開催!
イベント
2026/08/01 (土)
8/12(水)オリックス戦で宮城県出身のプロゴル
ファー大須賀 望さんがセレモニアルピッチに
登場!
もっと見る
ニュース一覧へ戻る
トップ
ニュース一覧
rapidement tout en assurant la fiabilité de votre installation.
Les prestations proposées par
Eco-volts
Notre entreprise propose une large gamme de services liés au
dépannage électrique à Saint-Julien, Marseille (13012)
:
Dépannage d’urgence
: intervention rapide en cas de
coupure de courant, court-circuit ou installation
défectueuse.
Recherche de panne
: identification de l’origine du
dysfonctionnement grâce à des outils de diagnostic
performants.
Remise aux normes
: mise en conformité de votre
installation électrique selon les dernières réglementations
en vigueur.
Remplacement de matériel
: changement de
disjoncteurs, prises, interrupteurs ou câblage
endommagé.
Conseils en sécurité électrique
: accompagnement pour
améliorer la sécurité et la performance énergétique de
----------
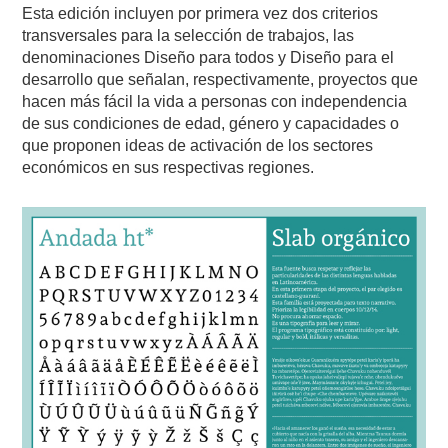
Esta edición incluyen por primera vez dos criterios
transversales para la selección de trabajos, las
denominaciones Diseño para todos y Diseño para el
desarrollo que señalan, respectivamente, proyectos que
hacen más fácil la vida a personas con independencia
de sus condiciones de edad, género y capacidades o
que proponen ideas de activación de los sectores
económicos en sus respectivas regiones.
----------
- _Work to be completed_
The output should be exactly the lines above from the line containing "Remise aux normes" to the line containing "améliorer la sécurité", inclusive, with no other lines.

- _Task result_
Remise aux normes
: mise en conformité de votre
installation électrique selon les dernières réglementations
en vigueur.
Remplacement de matériel
: changement de
disjoncteurs, prises, interrupteurs ou câblage
endommagé.
Conseils en sécurité électrique
: accompagnement pour
améliorer la sécurité et la performance énergétique de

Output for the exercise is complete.